Others would go as far back as the Pilgrims in 1636 as the beginning when rights were listed in some form.10 New York had rights listed in its charter of 1691, disallowed by the Crown because of its “large and doubtful expressions.” These rights were quite specific, addressing some issues that had emerged from harsh experience.11 The individual was to be:
Free of unlawful arrest and imprisonment
Free of arbitrary taxation
Free of martial law
Not required to support standing armies in times of peace
Free of feudal dues
Guaranteed the due process of law
Guaranteed to a trial by a jury of his peers
And (if Protestant) full liberty to “enjoy his or their opinions, persuasions, [and] judgments in matters of conscience and religion.”
As you can see, this list is a hint of what is to come in 1787. Between 1636 and 1775 there is ample evidence that a concept of rights that limits the powers of government were part of the colonist experience. Borrowing from writers like John Locke they obtained a theoretical foundation, all the time having some real-world experience in defining exactly what those rights were and how they could be incorporated into a working government. Using the above list, you can see emerging the rights that people should have to protect them from arbitrary power: search and seizure only by warrant, rule by law, taxation through representation, the right to the due process of law, trial by jury, and the freedom to worship. The crucible of resistance to the Crown would incorporate other rights such as that of speech, the press and assembly.
Constitutions and Rights
Now it gets interesting. Bailyn has already pointed out that one of the important things to remember is that prior to the American Revolution, a written constitution did not exist. It was more an idea than a literal document. Both sides of the Atlantic could agree that the English were unique in that they had evolved a form of common law that upheld certain standards based on history and tradition. The colonists, however, in beginning to discuss a departure from Britain, had to put something in place of the Parliament, the Crown and the constitutional principles contained in British common law. It would have to be in writing.

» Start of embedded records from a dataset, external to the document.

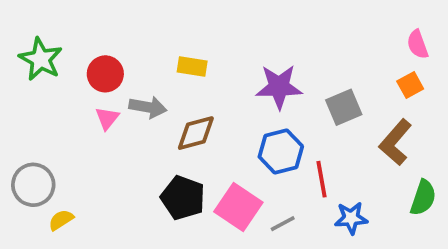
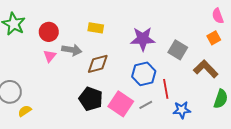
gray square: (344, 107) -> (178, 50), turned -36
brown L-shape: (395, 142) -> (206, 69), turned 95
gray line: (283, 224) -> (146, 105), moved

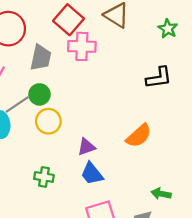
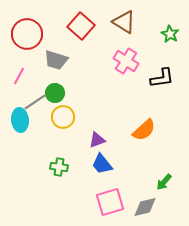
pink cross: (82, 46) -> (126, 61), moved, turned 30
gray trapezoid: (41, 58) -> (56, 60), turned 95
green arrow: (161, 194) -> (164, 182), turned -60

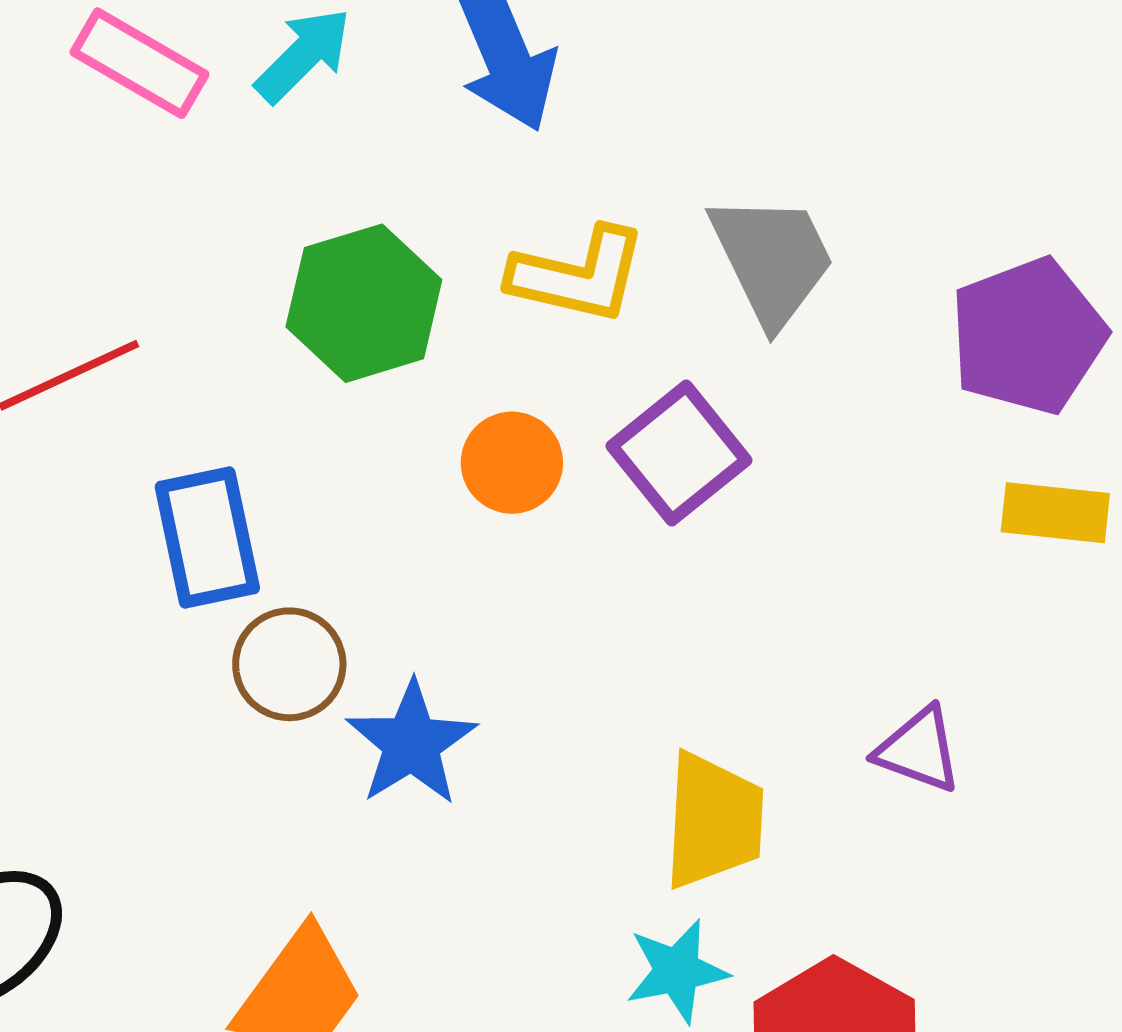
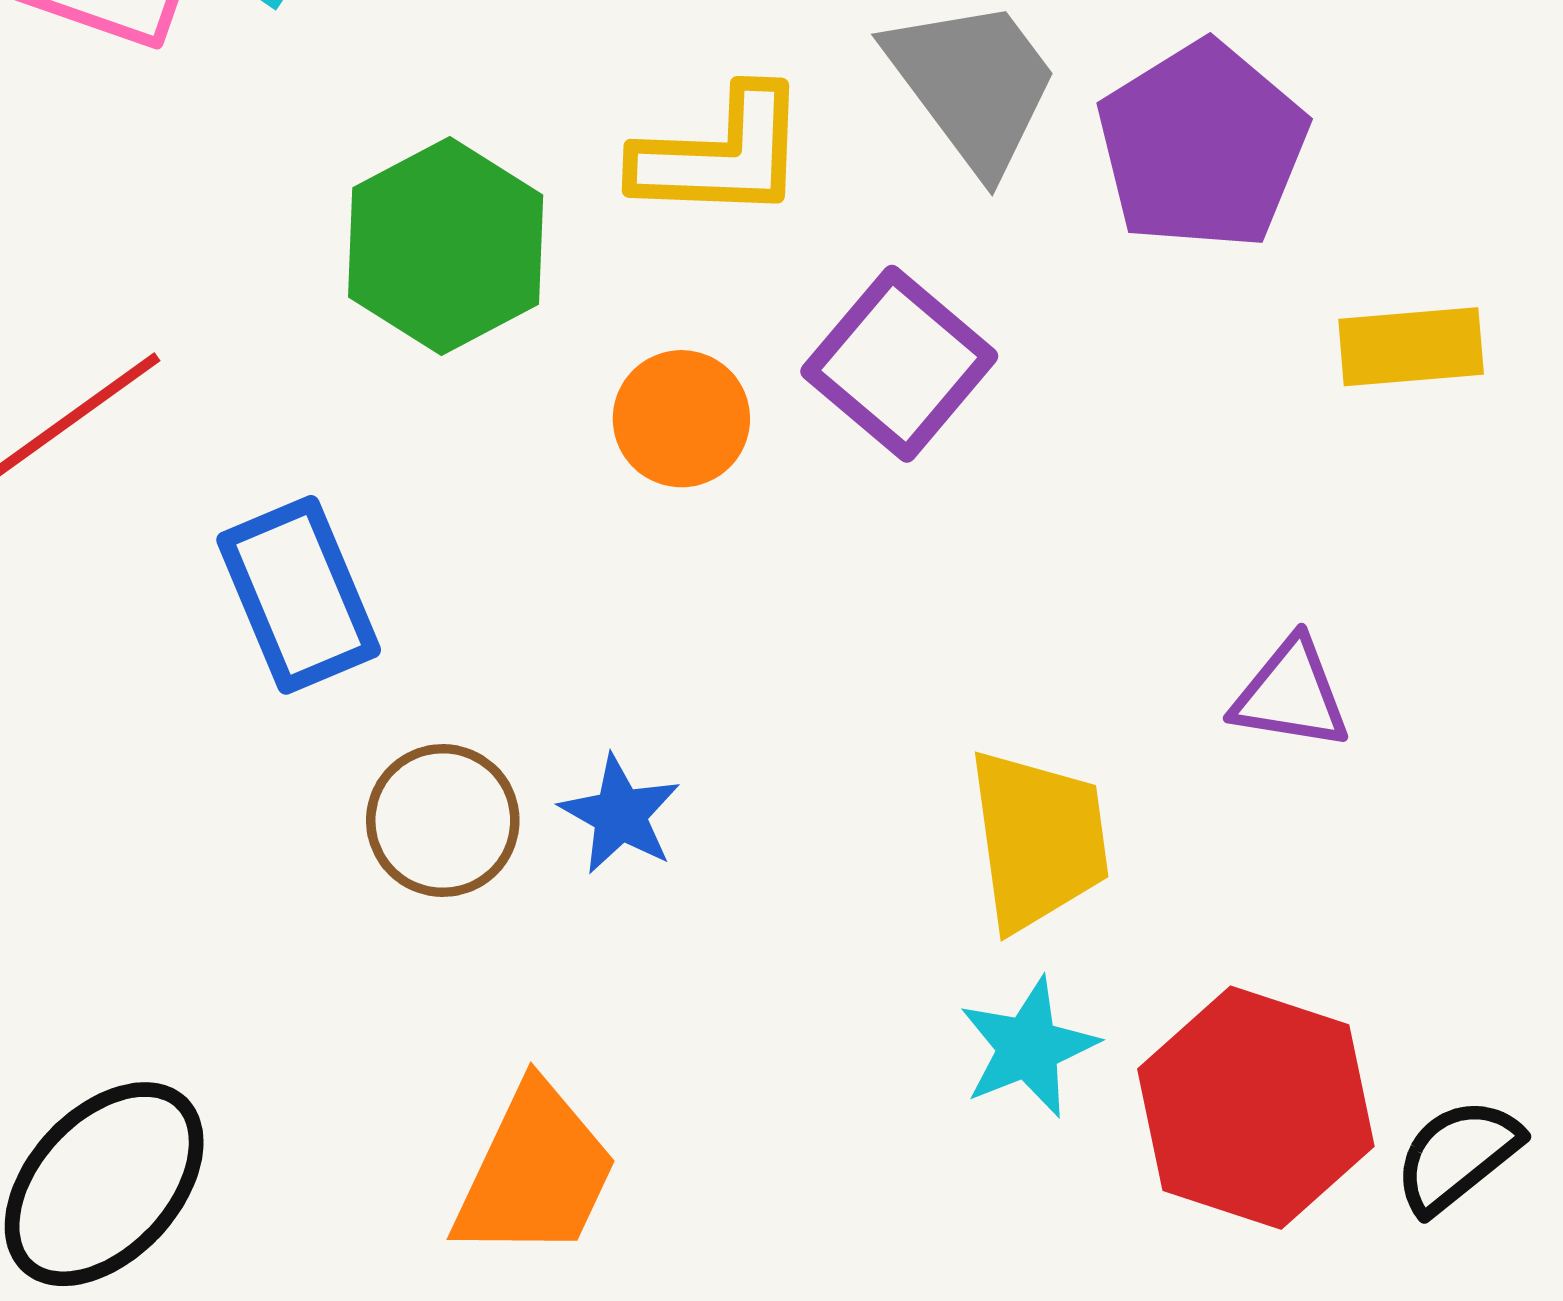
purple pentagon: (1028, 336) -> (1202, 146), moved
brown circle: (289, 664) -> (443, 821), moved
blue star: (411, 743) -> (620, 815), size x0.7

Interestingly, Bailyn appears to not put much time into an analysis of the existing charters of the thirteen colonies and Canada. The colonists had experimented considerably with the form of government. When reviewing the charters you can see emerging the basic elements of the future American republic. But piecing together a framework that fitted all thirteen colonies would be a huge challenge, and this was Bailyn’s focus.

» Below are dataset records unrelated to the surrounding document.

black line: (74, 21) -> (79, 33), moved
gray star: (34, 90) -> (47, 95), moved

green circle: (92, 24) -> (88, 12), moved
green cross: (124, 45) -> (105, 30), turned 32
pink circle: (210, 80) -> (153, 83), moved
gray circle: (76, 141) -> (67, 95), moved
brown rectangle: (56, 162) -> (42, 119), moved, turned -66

There was the question of whether a constitution should be fixed law. We take that for granted, but in 1765 that was not the case because, as noted above, the constitution was an organic evolution of common law. It is peculiar that this question remains to this day – is the US Constitution a static framework of what the federal government is permitted to do, or is it a “living document,” where new rights can be declared, or the interpretation of the constitution reshaped to meet modern day circumstances?
Coinciding with this debate was the concept of “rights.” Mind you – nobody had “rights” in those days except for some countries where the “divine right” of absolute monarchy prevailed. Should a constitution define those rights? And what constituted a “right?” The colonists expanded on the writings of Locke and the Philosophes of France by stating rights are based on “natural law,” perceptions of justice that are “immutably true.”6
To assist in this debate, colonists began to look to rights as restraints on the actions of government. If it is written into a constitution, it is done so as to provide parameters for law and the executive that enforces it. No topic better demonstrates this than the ongoing debate of the necessity of a state church. The right to worship as you please was, ironically, not firmly established until the 1820’s! The colonies, and later the states, frequently clung to the notion that each colony should have an official religion and denomination. But by 1776, most of the colonies had vigorously debated whether it was necessary to have a state church, and most particularly the Church of England. Yet by inserting the freedom of religion into a constitution, the colonists were beginning to significantly diverge from the narrative in England. It is peculiar that in both England and the colonies, the presence of a state church did not prevent new forms of worship to evolve. But this diversity in worship was replete with tension and occasional open conflict. It is no accident that James Madison would be the author of the freedom to worship, articulating a balance that had evolved from years of conflict with settlers in western Virginia against what was understood to be the official church of Virginia (Anglican). Virginia may have had an official religion, but the government would not force people to conform to it nor require affiliation to participate in governance.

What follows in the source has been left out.